> **ASSIGNMENT**
Every record is to be restated exactly, with nothing left out.
:::
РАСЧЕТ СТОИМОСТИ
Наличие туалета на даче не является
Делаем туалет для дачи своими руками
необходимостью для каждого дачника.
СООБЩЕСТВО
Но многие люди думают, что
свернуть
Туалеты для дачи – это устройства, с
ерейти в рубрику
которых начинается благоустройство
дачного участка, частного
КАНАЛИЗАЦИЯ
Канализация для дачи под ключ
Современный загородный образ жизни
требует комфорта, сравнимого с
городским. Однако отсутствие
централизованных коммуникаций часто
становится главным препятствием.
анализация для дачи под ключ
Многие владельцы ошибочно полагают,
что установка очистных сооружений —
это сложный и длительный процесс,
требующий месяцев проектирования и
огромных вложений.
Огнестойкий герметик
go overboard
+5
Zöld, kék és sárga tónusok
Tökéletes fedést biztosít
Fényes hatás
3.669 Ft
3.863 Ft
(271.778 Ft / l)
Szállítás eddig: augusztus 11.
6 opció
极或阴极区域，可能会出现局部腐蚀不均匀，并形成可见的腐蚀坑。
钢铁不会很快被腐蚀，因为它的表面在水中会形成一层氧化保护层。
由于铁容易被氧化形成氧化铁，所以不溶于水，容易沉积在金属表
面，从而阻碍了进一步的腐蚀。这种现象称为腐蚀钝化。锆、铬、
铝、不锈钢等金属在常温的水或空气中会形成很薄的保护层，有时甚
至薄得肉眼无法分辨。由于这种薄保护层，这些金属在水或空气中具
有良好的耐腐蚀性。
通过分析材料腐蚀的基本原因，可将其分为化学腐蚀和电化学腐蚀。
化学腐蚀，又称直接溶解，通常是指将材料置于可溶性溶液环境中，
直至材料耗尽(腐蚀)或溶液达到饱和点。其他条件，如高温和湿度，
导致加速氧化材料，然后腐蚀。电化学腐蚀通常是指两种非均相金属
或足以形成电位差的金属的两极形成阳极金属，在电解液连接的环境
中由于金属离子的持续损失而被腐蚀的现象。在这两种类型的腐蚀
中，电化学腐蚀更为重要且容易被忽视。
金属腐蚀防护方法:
:::
> **WRITTEN RESPONSE**
РАСЧЕТ СТОИМОСТИ
Наличие туалета на даче не является
Делаем туалет для дачи своими руками
необходимостью для каждого дачника.
СООБЩЕСТВО
Но многие люди думают, что
свернуть
Туалеты для дачи – это устройства, с
ерейти в рубрику
которых начинается благоустройство
дачного участка, частного
КАНАЛИЗАЦИЯ
Канализация для дачи под ключ
Современный загородный образ жизни
требует комфорта, сравнимого с
городским. Однако отсутствие
централизованных коммуникаций часто
становится главным препятствием.
анализация для дачи под ключ
Многие владельцы ошибочно полагают,
что установка очистных сооружений —
это сложный и длительный процесс,
требующий месяцев проектирования и
огромных вложений.
Огнестойкий герметик
go overboard
+5
Zöld, kék és sárga tónusok
Tökéletes fedést biztosít
Fényes hatás
3.669 Ft
3.863 Ft
(271.778 Ft / l)
Szállítás eddig: augusztus 11.
6 opció
极或阴极区域，可能会出现局部腐蚀不均匀，并形成可见的腐蚀坑。
钢铁不会很快被腐蚀，因为它的表面在水中会形成一层氧化保护层。
由于铁容易被氧化形成氧化铁，所以不溶于水，容易沉积在金属表
面，从而阻碍了进一步的腐蚀。这种现象称为腐蚀钝化。锆、铬、
铝、不锈钢等金属在常温的水或空气中会形成很薄的保护层，有时甚
至薄得肉眼无法分辨。由于这种薄保护层，这些金属在水或空气中具
有良好的耐腐蚀性。
通过分析材料腐蚀的基本原因，可将其分为化学腐蚀和电化学腐蚀。
化学腐蚀，又称直接溶解，通常是指将材料置于可溶性溶液环境中，
直至材料耗尽(腐蚀)或溶液达到饱和点。其他条件，如高温和湿度，
导致加速氧化材料，然后腐蚀。电化学腐蚀通常是指两种非均相金属
或足以形成电位差的金属的两极形成阳极金属，在电解液连接的环境
中由于金属离子的持续损失而被腐蚀的现象。在这两种类型的腐蚀
中，电化学腐蚀更为重要且容易被忽视。
金属腐蚀防护方法:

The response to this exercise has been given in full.